Here's something you don't hear every day: good news about Muni.

Rail transit ridership in San Francisco posted strong gains in the first quarter of 2026, with Muni Metro averaging roughly 121,000 weekday riders in March — a nearly 25% jump from the same month last year, when the system was still limping along at about 97,000 daily riders. Saturday ridership actually exceeded pre-pandemic levels, averaging around 102,000 — slightly above where things stood in March 2019.

Let that sink in. Weekend Muni ridership is back to where it was before COVID turned San Francisco into a ghost town of Zoom calls and sweatpants.

Now, before anyone breaks out the champagne, weekday numbers are still about 26% below their 2019 peak of 163,000. The hybrid work era hasn't fully unwound, and it probably never will. But the trendline is undeniably moving in the right direction, and it's moving fast.

As one local put it: "Took Muni four times today for work and errands. It's awesome." That's the kind of endorsement the SFMTA should frame and hang in their offices — an actual rider who doesn't hate the experience.

What's driving the comeback? Some of it is probably organic — more people returning to offices, more tourists, more economic activity downtown. One SF resident speculated the recovery is "correlating with the rent pressure from people moving back to the city," which tracks. When more people live here, more people ride transit. Econ 101.

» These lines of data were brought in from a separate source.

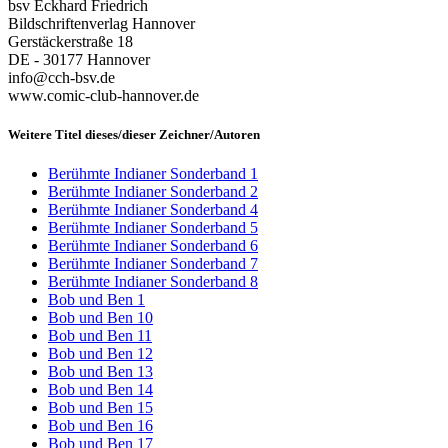
bsv Eckhard Friedrich
Bildschriftenverlag Hannover
Gerstäckerstraße 18
DE - 30177 Hannover
info@cch-bsv.de
www.comic-club-hannover.de
Weitere Titel dieses/dieser Zeichner/Autoren
Berühmte Indianer Sonderband 1
Berühmte Indianer Sonderband 2
Berühmte Indianer Sonderband 4
Berühmte Indianer Sonderband 5
Berühmte Indianer Sonderband 6
Berühmte Indianer Sonderband 7
Berühmte Indianer Sonderband 8
Bob und Ben 1
Bob und Ben 10
Bob und Ben 11
Bob und Ben 12
Bob und Ben 13
Bob und Ben 14
Bob und Ben 15
Bob und Ben 16
Bob und Ben 17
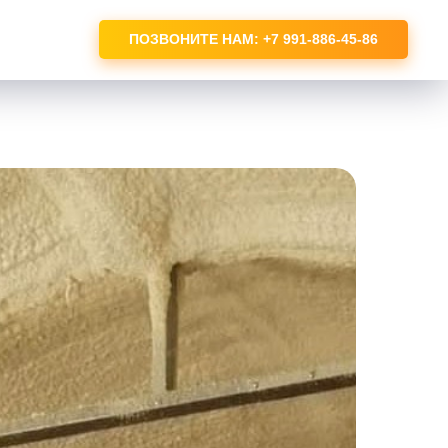
ПОЗВОНИТЕ НАМ: +7 991-886-45-86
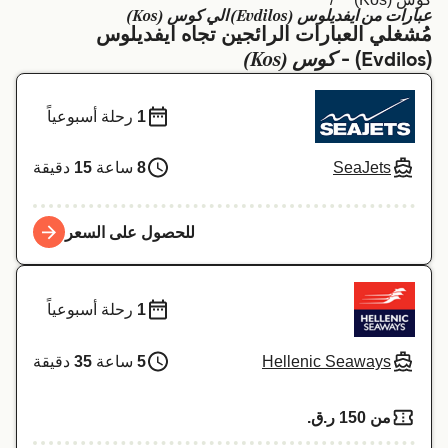
عبارات من ايفديلوس (Evdilos) الي كوس (Kos)
Schweiz (DE)
Deutschland
مُشغلي العبارات الرائجين تجاه ايفديلوس
كوس (Kos)
(Evdilos) -
Україна
Norge
Maroc (FR)
Indonesia
1
رحلة أسبوعياً
SeaJets
8
ساعة
15
دقيقة
للحصول على السعر
1
رحلة أسبوعياً
Hellenic Seaways
5
ساعة
35
دقيقة
من 150 ر.ق.‏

Here's where The Dissent perspective kicks in: ridership recovery is great, but it needs to translate into fiscal sustainability. Muni has burned through enormous amounts of federal pandemic relief money. The question isn't whether people are riding again — they clearly are. The question is whether the SFMTA can run a system that doesn't perpetually need a bailout.

More riders means more fare revenue. It also means the agency has less excuse to defer maintenance, skip accountability metrics, or cry poverty when budget season rolls around. Ridership is a gift. The question is whether City Hall treats it like one — or squanders the momentum with the same bloated bureaucracy that got us here.